→ Assignment
Pull every line that includes the word "Moda" from the data.

→ Data for this exercise
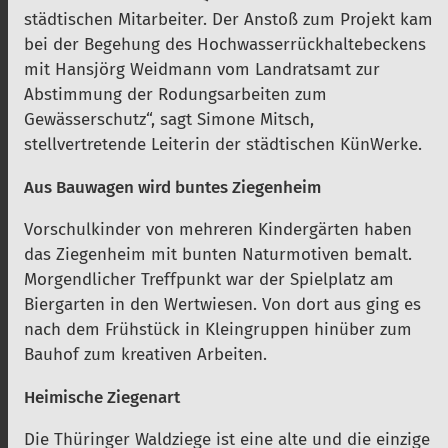
städtischen Mitarbeiter. Der Anstoß zum Projekt kam
bei der Begehung des Hochwasserrückhaltebeckens
mit Hansjörg Weidmann vom Landratsamt zur
Abstimmung der Rodungsarbeiten zum
Gewässerschutz“, sagt Simone Mitsch,
stellvertretende Leiterin der städtischen KünWerke.
Aus Bauwagen wird buntes Ziegenheim
Vorschulkinder von mehreren Kindergärten haben
das Ziegenheim mit bunten Naturmotiven bemalt.
Morgendlicher Treffpunkt war der Spielplatz am
Biergarten in den Wertwiesen. Von dort aus ging es
nach dem Frühstück in Kleingruppen hinüber zum
Bauhof zum kreativen Arbeiten.
Heimische Ziegenart
Die Thüringer Waldziege ist eine alte und die einzige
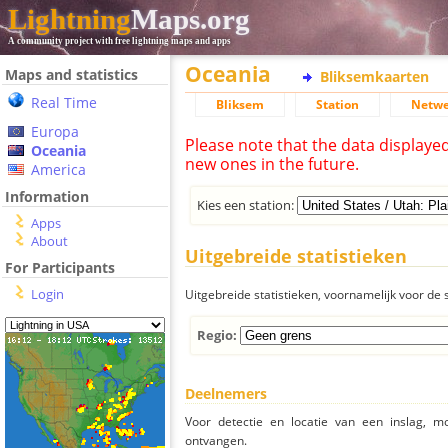
Lightning
Maps.org
A community project with free lightning maps and apps
Oceania
Maps and statistics
Bliksemkaarten
Real Time
Bliksem
Station
Netwe
Europa
Please note that the data displaye
Oceania
new ones in the future.
America
Information
Kies een station:
Apps
About
Uitgebreide statistieken
For Participants
Login
Uitgebreide statistieken, voornamelijk voor de s
Regio:
Deelnemers
Voor detectie en locatie van een inslag, 
ontvangen.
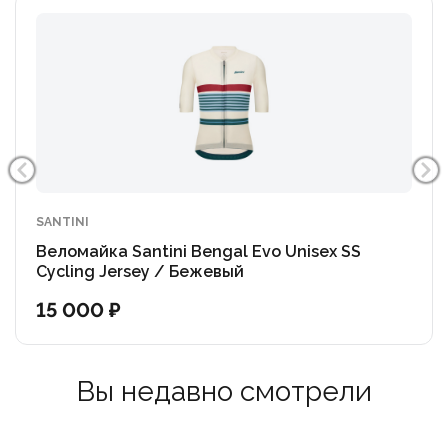
кожи.
Три задних кармана оснащены внутренней
окантовкой для прочности и практичности. Джерси
Super Lite — это идеальное сочетание дизайна и
функциональности, которое позволит вам стильно и
легко преодолевать любые препятствия на
велосипеде.
SANTINI
Веломайка Santini Bengal Evo Unisex SS
- Приталенный крой
Cycling Jersey / Бежевый
15 000 ₽
- Одинаково подходит мужчинам и женщинам
- Сетчатая ткань для максимальной вентиляции
Вы недавно смотрели
- Задняя панель с защитой от ультрафиолета UPF30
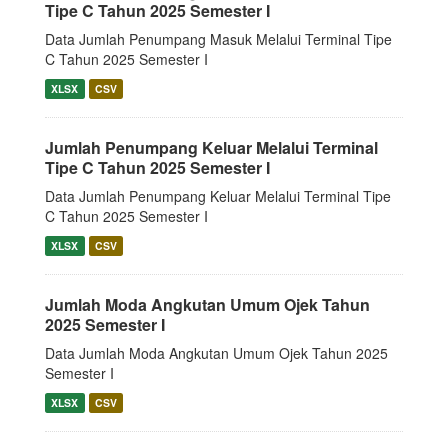
Tipe C Tahun 2025 Semester I
Data Jumlah Penumpang Masuk Melalui Terminal Tipe
C Tahun 2025 Semester I
XLSX
CSV
Jumlah Penumpang Keluar Melalui Terminal
Tipe C Tahun 2025 Semester I
Data Jumlah Penumpang Keluar Melalui Terminal Tipe
C Tahun 2025 Semester I
XLSX
CSV
Jumlah Moda Angkutan Umum Ojek Tahun
2025 Semester I
Data Jumlah Moda Angkutan Umum Ojek Tahun 2025
Semester I
XLSX
CSV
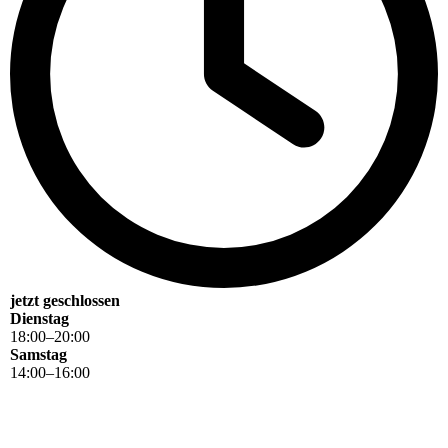
jetzt geschlossen
Dienstag
18
:
00
–
20
:
00
Samstag
14
:
00
–
16
:
00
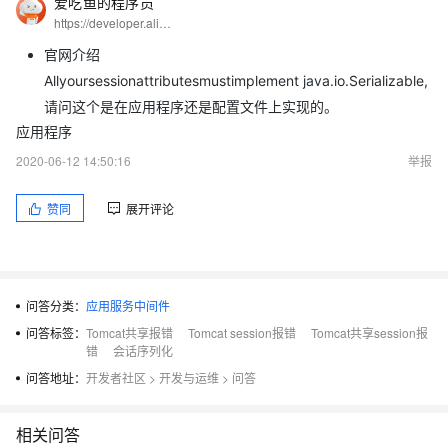
爱吃鱼的程序员
https://developer.aliyun.com/profile/5yerqm5bn5yqg?spm=a2c6h.12873639.0.0.6eae304abcjaIB
官网介绍
Allyoursessionattributesmustimplement java.io.Serializable,
请问这个是在应用程序还是配置文件上实现的。
应用程序
2020-06-12 14:50:16
举报
赞同
展开评论
问答分类：
应用服务中间件
问答标签：
Tomcat共享报错
Tomcat session报错
Tomcat共享session报
错
会话序列化
问答地址：
开发者社区
>
开发与运维
>
问答
相关问答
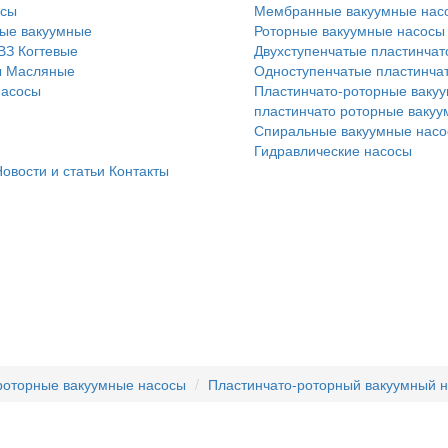
осы
Мембранные вакуумные нас
ые вакуумные
Роторные вакуумные насосы
ВЗ
Когтевые
Двухступенчатые пластинчат
ы
Масляные
Одноступенчатые пластинча
насосы
Пластинчато-роторные вакуу
пластинчато роторные ваку
Спиральные вакуумные нас
Гидравлические насосы
овости и статьи
Контакты
роторные вакуумные насосы
Пластинчато-роторный вакуумный н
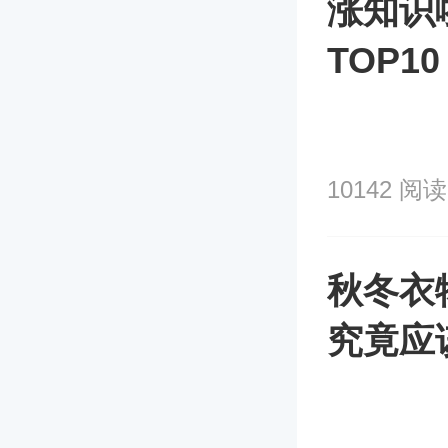
涨知识
TOP
榜？！
10142 阅读
秋冬衣
究竟应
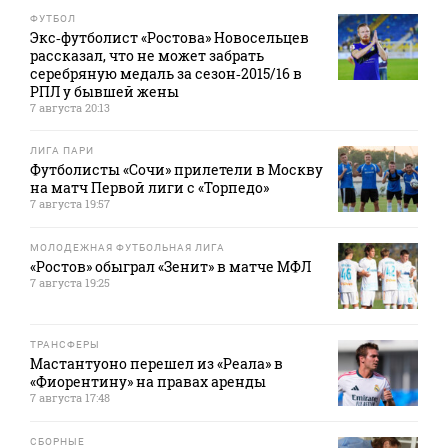
ФУТБОЛ
Экс‑футболист «Ростова» Новосельцев
рассказал, что не может забрать
серебряную медаль за сезон‑2015/16 в
РПЛ у бывшей жены
7 августа 20:13
ЛИГА ПАРИ
Футболисты «Сочи» прилетели в Москву
на матч Первой лиги с «Торпедо»
7 августа 19:57
МОЛОДЕЖНАЯ ФУТБОЛЬНАЯ ЛИГА
«Ростов» обыграл «Зенит» в матче МФЛ
7 августа 19:25
ТРАНСФЕРЫ
Мастантуоно перешел из «Реала» в
«Фиорентину» на правах аренды
7 августа 17:48
СБОРНЫЕ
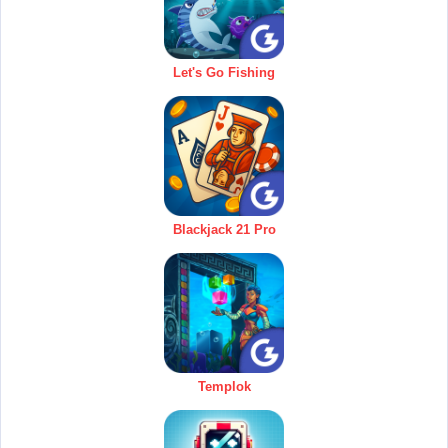
Let's Go Fishing
Blackjack 21 Pro
Templok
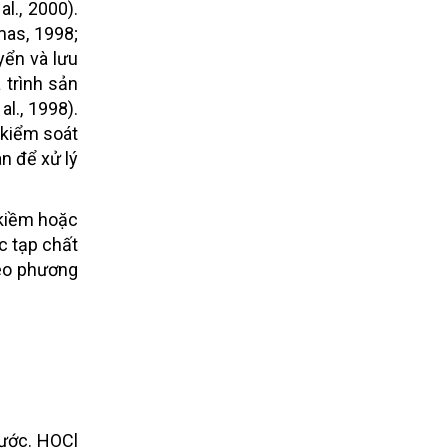
l., 2000).
mas, 1998;
yển và lưu
 trình sản
l., 1998).
 kiểm soát
n để xử lý
 kiềm hoặc
c tạp chất
heo phương
nước. HOCl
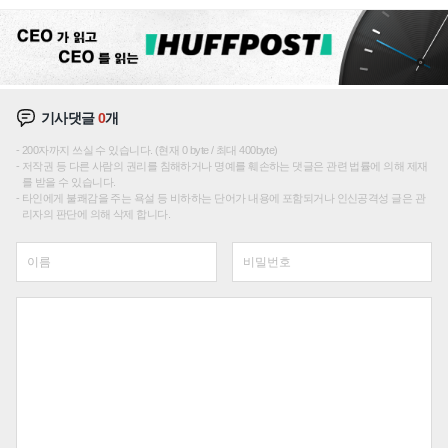
재편론도
기사댓글
0
개
200자까지 쓰실 수 있습니다. (현재 0 byte / 최대 400byte)
저작권 등 다른 사람의 권리를 침해하거나 명예를 훼손하는 댓글은 관련 법률에 의해 제재
를 받을 수 있습니다.
타인에게 불쾌감을 주는 욕설 등 비하하는 단어가 내용에 포함되거나 인신공격성 글은 관
리자의 판단에 의해 삭제 합니다.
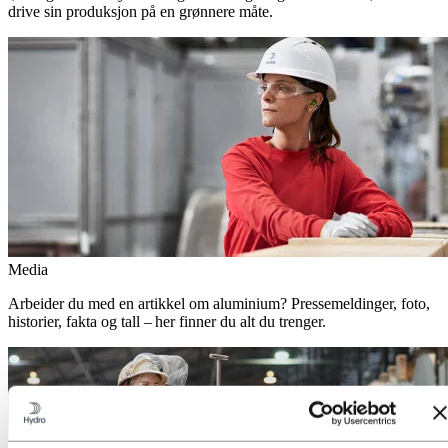
drive sin produksjon på en grønnere måte.
Media
Arbeider du med en artikkel om aluminium? Pressemeldinger, foto,
historier, fakta og tall – her finner du alt du trenger.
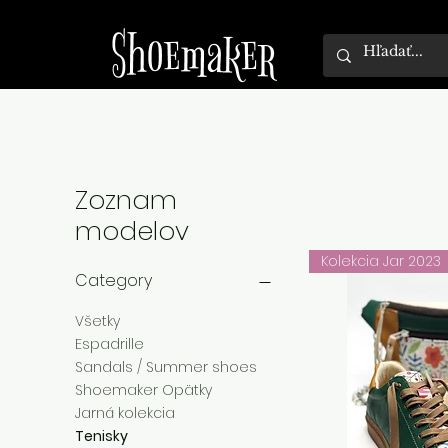
Zoznam
modelov
Kolekcia Jar 2023
Category
Všetky
Espadrille
Sandals / Summer shoes
Shoemaker Opätky
Jarná kolekcia
Tenisky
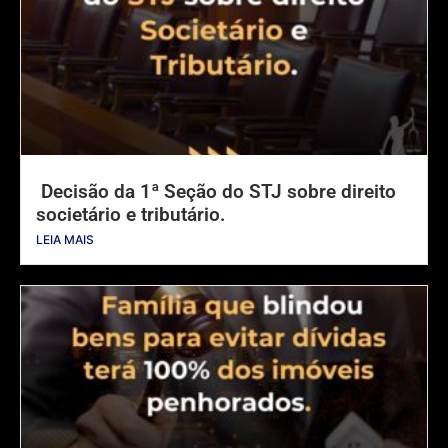
Decisão da 1ª Seção do STJ sobre direito
societário e tributário.
LEIA MAIS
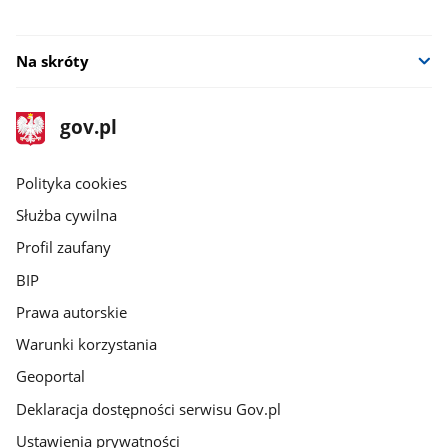
Na skróty
stopka
Strona
gov.pl
gov.pl
główna
gov.pl
Polityka cookies
Służba cywilna
Profil zaufany
BIP
Prawa autorskie
Warunki korzystania
Geoportal
Deklaracja dostępności serwisu Gov.pl
Ustawienia prywatności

→ Completed exercise
Jumlah Moda Angkutan Umum Ojek Tahun
Data Jumlah Moda Angkutan Umum Ojek Tahun 2025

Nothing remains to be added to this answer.